Charleston AFS became a BUIC I GCI site 1 Mar 1963 and went operational as a BUIC II site on 1 Mar 1966. It was selected as a BUIC III site and in December 1969 the 765th Radar Squadron (SAGE) became the 765th Air Defense Group (BUIC). The BUIC III system provided a backup for a SAGE direction center and provided the ability to display sector-wide radar data on consoles for local weapons controllers. The system duplicated the functionality of the vacuum tube direction center computers with more up-to-date computers and replaced the FST-2 with a more up-to-date coordinate data transmitter, the FYQ-47. The FST-2 at Charleston AFS was loaded on a flatbed truck, taken to Brunswick NAS, and scrapped. As the threat from a Soviet bomber fleet lessened the decision came to mothball the BUIC system in 1974.
Charleston AFS and the 765th were deactivated 30 Sep 1980.
Note: Sources differ on some of these dates and no dates are available for others See: AngleFire - Charleston AFS Commanders and Charleston AFS documents on Radomes.org.
The physical plant of the site was divided into the main site, a cantonment area, a housing area, and a radio site. The main site housed the operations buildings, the radar towers, and the backup generators. The cantonment area housed the five enlisted barracks, the bachelor officer's quarters, the orderly room, the dining hall, the motor pool, and other support buildings. Apart from the main site was a small 37 unit housing area for married personnel. The first 9 housing units were built about 1957 and the additional 28 units were added in 1964.
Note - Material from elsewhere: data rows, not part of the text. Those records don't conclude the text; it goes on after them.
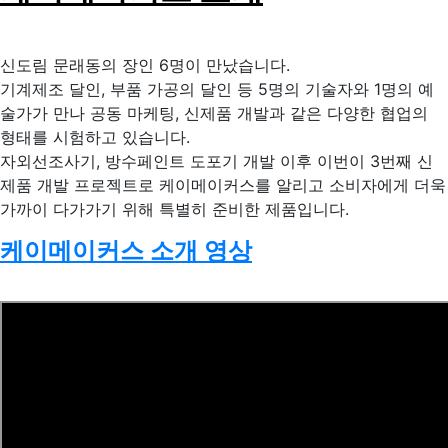
신도림 문래동의 장인 6명이 만났습니다.
기계제조 달인, 부품 가공의 달인 등 5명의 기술자와 1명의 예
술가가 만나 공동 마케팅, 신제품 개발과 같은 다양한 협업의
형태를 시험하고 있습니다.
자외선조사기, 방수페인트 도포기 개발 이후 이번이 3번째 신
제품 개발 프로젝트로 케이메이커스를 알리고 소비자에게 더욱
가까이 다가가기 위해 특별히 준비한 제품입니다.
케이메이커스 소개 영상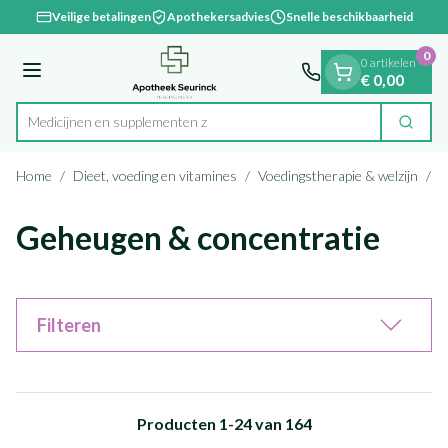
Dia 1 van 1
Ga naar de inhoud
Veilige betalingen
Apothekersadvies
Snelle beschikbaarheid
0
0 artikelen
Menu
€ 0,00
Medicijn
Zoek
Product, merk, categorie...
Home
/
Dieet, voeding en vitamines
/
Voedingstherapie & welzijn
/
G
Geheugen & concentratie
Filteren
Producten
1
-
24
van
164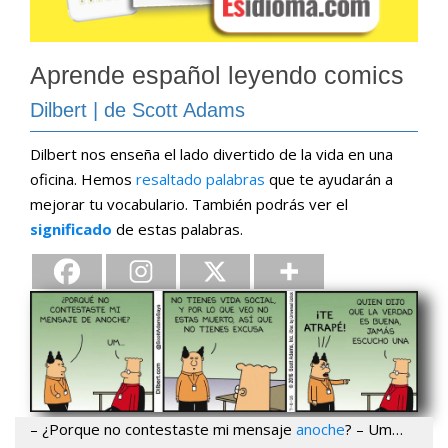
Aprende español leyendo comics
Dilbert | de Scott Adams
Dilbert nos enseña el lado divertido de la vida en una
oficina. Hemos
resaltado palabras
que te ayudarán a
mejorar tu vocabulario. También podrás ver el
significado
de estas palabras.
– ¿Porque no contestaste mi mensaje
anoche
? – Um…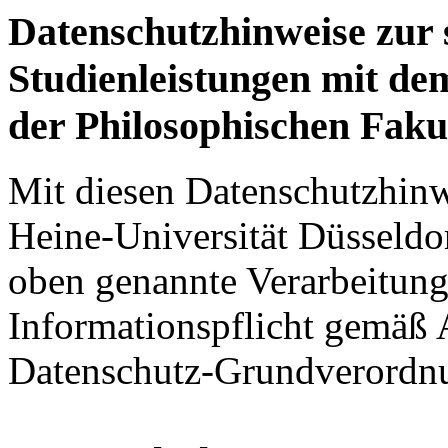
Datenschutzhinweise zur
Studienleistungen mit de
der Philosophischen Fak
Mit diesen Datenschutzhin
Heine-Universität Düsseldo
oben genannte Verarbeitung
Informationspflicht gemäß A
Datenschutz-Grundverord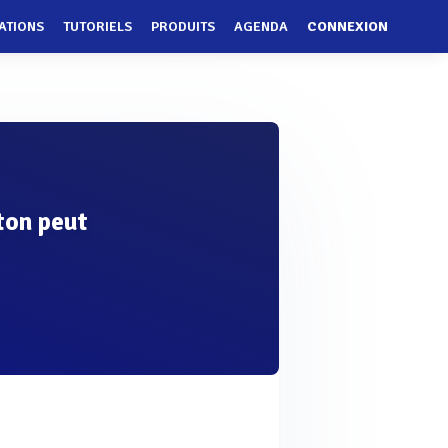
ATIONS
TUTORIELS
PRODUITS
AGENDA
CONNEXION
ton peut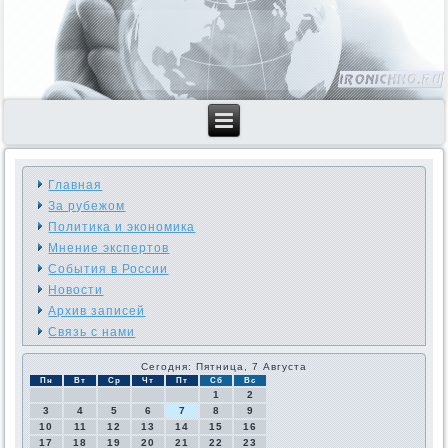
Главная
За рубежом
Политика и экономика
Мнение экспертов
События в России
Новости
Архив записей
Связь с нами
Сегодня: Пятница, 7 Августа
Пн
Вт
Ср
Чт
Пт
Сб
Вс
1
2
3
4
5
6
7
8
9
10
11
12
13
14
15
16
17
18
19
20
21
22
23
A separate radio site housed the radio equipment for directing aircraft intercepts. Like most early radar stations, Charleston originally had a radio transmitter site and a separate radio receiver site used by local controllers for voice direction of fighter interceptors to their targets. With the SAGE System, the SAGE Direction centers had the primary task of directing intercepts and the local radio sites were reconfigured, usually into a single site that was known as the Ground to Air Transmitter Receiver (GATR) site. The GATR site communicated with the interceptors from either the local site or the SAGE direction center via voice commands and/or a digital data link.
Now Mountain View Youth Development Center near Charleston, Penobscot County, Maine. The housing area has been completely removed. Most of the cantonment buildings remain, repurposed for the detention facility. Most of the main operations site buildings and towers remain, in a deteriorated condition and unoccupied. The site was visited on 26 May 2018 but a request for access to the upper site was denied. Not much can be seen from public roads.